すると突然、明るく元気な小波がフィリアナの元へなだれ込んで来てあっという間に彼女を取り囲んだ。
「ひめさまー!」
「わー! ひめさまだー!!」
「ほんものだー!」
周りから黄色い言葉が飛び交い、フィリアナは照れつつも笑顔を綻ばせる。しかし予想より遥かな数の多さもあり子供たちの引っ張り合い押し合いが強く、彼女は左へ右へと揺れてしまい徐々に困り目をなっていく。
「こらこら、みんな。フィリアナ様が困っているからその辺に……」
ロックが宥めようとするが子供たちは聞く耳を持たない。それどころか綱引きがより強くなろうとしたその時――。
パンッ!!
一瞬耳を塞ぎたくなるほどの強い破裂音のような音が響き、その場は瞬時に静かになった。
皆が恐る恐る音のした方向を向くとセシリアが両手を合わせていた。どうやら音の正体は彼女の一拍だったらしい。
「皆さん、フィリアナ様が困っています。その辺りにして部屋に戻ってください。フィリアナ様とのお話は部屋でゆっくりしましょう」
セシリアは凛とした、しかし優しさを含んだ声色で子供たちに指示を出す。子供たちは大きな返事をして他の職員たちに誘導されて部屋に戻っていった。
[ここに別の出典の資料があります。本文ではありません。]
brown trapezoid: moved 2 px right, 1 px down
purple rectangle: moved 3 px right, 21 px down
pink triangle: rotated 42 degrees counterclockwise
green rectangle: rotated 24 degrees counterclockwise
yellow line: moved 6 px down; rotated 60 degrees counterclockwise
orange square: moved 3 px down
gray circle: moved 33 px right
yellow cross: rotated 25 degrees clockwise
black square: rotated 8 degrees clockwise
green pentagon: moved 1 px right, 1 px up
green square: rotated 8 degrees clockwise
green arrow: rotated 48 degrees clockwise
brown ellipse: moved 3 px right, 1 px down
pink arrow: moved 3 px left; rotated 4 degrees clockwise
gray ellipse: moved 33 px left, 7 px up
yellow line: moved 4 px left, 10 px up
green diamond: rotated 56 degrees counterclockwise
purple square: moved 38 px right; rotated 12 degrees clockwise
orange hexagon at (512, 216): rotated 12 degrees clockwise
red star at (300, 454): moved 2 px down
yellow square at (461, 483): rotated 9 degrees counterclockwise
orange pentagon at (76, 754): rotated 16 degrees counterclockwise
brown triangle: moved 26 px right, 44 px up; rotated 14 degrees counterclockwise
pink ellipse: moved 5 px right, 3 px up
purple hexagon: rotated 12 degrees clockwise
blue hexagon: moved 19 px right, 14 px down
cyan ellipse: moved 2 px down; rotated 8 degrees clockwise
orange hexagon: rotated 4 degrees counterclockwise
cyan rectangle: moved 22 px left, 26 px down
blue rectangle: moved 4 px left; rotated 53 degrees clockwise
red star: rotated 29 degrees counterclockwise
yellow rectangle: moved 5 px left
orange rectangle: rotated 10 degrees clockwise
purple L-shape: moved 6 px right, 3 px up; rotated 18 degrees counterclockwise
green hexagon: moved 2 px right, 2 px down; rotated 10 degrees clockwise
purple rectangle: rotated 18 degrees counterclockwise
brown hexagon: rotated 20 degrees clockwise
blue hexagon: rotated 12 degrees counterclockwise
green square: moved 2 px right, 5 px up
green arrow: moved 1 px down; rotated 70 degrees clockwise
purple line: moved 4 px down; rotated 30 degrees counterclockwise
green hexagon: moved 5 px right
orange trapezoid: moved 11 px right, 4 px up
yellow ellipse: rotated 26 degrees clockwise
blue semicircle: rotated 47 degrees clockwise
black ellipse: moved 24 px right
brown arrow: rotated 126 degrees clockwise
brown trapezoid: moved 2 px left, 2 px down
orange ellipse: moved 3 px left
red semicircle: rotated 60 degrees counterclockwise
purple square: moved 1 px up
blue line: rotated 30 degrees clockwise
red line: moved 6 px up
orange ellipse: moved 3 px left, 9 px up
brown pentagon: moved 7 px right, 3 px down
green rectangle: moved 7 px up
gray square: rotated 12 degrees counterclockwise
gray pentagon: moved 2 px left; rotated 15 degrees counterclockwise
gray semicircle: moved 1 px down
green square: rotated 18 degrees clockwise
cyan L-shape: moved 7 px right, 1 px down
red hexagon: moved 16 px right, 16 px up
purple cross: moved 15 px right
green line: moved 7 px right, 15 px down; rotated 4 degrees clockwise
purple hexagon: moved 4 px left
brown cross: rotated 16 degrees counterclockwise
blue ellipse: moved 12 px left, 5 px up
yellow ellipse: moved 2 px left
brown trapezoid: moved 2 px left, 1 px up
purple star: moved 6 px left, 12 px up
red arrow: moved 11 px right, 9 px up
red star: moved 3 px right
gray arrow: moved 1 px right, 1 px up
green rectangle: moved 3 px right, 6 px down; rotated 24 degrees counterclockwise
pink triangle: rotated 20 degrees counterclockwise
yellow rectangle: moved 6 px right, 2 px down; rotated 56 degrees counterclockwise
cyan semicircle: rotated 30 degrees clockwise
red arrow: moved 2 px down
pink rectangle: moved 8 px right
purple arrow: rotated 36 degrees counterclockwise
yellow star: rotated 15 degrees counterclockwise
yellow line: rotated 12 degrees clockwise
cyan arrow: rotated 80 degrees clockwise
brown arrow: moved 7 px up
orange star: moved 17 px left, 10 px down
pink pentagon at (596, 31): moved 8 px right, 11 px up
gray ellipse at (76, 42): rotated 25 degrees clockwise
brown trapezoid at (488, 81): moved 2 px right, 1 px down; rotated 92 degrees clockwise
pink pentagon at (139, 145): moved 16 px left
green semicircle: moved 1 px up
「申し訳ございません、フィリアナ様。子供たちはフィリアナ様に会えることを心待ちにしていましたので、ついはしゃいでしまいまして……」
「かまいません。わたしもみんなに会えることを楽しみにしていましたから。あんなに元気な姿を見せてくれてむしろとても良かったのです」
「姫様……! もったいなきお言葉」
この国の皇族に対して幼子であっても失礼なことをしてしまったにも関わらず、起こるどころか子供たちの歓迎を喜ぶフィリアナの言葉にセシリアは胸を打たれて深く腰を折る。
「頭を上げてください。さあ、中に入って子供たちといっぱいお話をしましょう!」
フィリアナにそう言われてしまえば従わざるおえない。
セシリアは顔を上げ、フィリアナと笑顔を交わす。そして、フィリアナたちとともに子供たちの待つ部屋へと入っていった。